Is data the new currency in information society? Limits to the commodification of personal data from Lawrence Lessing’s theory of regulation


Seminararbeit, 2014

12 Seiten


Leseprobe


TABLE OF CONTENT

Introduction

Part I Practice
1. Definition
2. Examples

Part II Limits
1. Law
a) US legislation
b) EU legislation
c) The collision of privacy concepts
2. Market and self-regulation
3. Technology

Part 3: Conclusion

TABLE OF REFERENCES

Introduction

As Information Technology has made it possible to process enormous amounts of data in an efficient delocalized and omnipresent way, the scenario of data as the new currency is very likely to become a future prospect in the information society. When even powerful institutions like the European Commission state that “data has acquired enormous economic significance[1] it is possible to guess the enormous potential coming up in this field. As enthusiastic as Google might be about this, concerns about the trade with personal data come naturally. What implies this practice for the users’ interests and their privacy? To identify the direction in which the development of this issue could go, I first try to explain what the commodification of personal data exactly means, then I identify incentives for it and show relevant examples. In the second part, I will point out limitations using Lessing’s theory of regulation through law, market and technology to answer in the end if personal data is really becoming the new currency in information society.

Part I Practice

1. Definition

Commodification is defined as the process to turn into or treat a thing as a mere commodity[2] ; that means it gets exchangeable even though it is not by nature commercial or saleable.[3] It becomes a product or object or even a kind of currency, the fact or quality of passing it from man to man as a medium of exchange in a capitalist society.[4] The subject to this discussion here is personal data[5] which also refers to privacy aspects. Inherent in the commodification practice is that it often comes without considering different aspects in subjects to it, but reduces them to their economic value. Personal data and privacy can be seen as abstract concepts[6], so playing them down to a mere commodity, what are the dangers and consequences? And what is there more behind these concepts?

2. Examples

The commodification of personal data is a business model with quite widespread practice. Google might be the best known actor in this game. By providing free services like an email server, a search machine or a social media network, they incite users to create web content and disclose personal information when they organize events, answer queries, post a status and interact with friends. A surveillance system is employed to gather all that data to subsequently create consumer profiles. This is very valuable for other companies that make online advertisements and can use the broad and accurate information about a person to target potential customers.[7] Google uses personal information of users as an exchange medium against some money from advertising companies. According to the principle “if you don’t pay for it, you are the product”[8] this is the way how commercial websites can be profitable. How well it works, just becomes clear from the fact that the Google founders are amongst the richest individuals in the world.[9]

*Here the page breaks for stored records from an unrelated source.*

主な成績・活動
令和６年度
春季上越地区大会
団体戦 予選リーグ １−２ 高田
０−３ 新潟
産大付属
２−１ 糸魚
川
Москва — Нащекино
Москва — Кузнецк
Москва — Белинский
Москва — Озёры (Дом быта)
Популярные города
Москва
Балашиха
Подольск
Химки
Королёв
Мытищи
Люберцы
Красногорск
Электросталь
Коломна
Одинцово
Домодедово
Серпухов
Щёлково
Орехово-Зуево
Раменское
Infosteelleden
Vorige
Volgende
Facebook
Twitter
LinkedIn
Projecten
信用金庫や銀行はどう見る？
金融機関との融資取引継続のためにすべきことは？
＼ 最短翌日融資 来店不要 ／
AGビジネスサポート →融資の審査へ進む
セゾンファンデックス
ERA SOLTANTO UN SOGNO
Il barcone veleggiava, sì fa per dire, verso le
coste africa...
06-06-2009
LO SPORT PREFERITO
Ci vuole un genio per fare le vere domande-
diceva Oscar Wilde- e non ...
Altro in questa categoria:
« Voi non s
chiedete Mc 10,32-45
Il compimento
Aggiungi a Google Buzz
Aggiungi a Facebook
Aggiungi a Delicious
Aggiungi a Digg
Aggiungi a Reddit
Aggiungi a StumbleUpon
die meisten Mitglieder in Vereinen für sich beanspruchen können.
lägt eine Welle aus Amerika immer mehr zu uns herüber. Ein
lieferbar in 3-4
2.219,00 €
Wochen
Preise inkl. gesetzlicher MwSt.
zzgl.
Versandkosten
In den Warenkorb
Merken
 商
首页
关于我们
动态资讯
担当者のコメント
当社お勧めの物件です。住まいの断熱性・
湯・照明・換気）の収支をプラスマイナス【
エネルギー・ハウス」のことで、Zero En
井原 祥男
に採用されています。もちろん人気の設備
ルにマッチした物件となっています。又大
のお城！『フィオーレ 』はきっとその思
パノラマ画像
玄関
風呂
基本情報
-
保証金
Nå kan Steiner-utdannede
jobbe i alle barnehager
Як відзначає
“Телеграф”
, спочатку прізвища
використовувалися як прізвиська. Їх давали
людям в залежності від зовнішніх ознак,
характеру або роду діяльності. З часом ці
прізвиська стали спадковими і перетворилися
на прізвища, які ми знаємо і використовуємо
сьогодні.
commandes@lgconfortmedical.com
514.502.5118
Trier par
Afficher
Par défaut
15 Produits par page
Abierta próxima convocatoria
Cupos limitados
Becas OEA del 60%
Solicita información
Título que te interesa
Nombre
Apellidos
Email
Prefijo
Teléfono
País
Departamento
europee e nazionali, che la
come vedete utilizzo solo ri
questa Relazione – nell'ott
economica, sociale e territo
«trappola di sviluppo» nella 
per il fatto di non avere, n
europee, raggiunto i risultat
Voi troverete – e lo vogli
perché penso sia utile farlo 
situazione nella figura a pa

Users are an active part in this profit strategy; however, they do seem not to gain anything from it, but the access to certain platforms. But denying the data-against-internet service-deal would mean exclusion from the virtual social sphere. Personal information is perceived as a consumer right, an alienable good that can be passed around and exploited economically.[10] The sharing-spirit of internet users and their unawareness of what is actually happening make the system perfectly work.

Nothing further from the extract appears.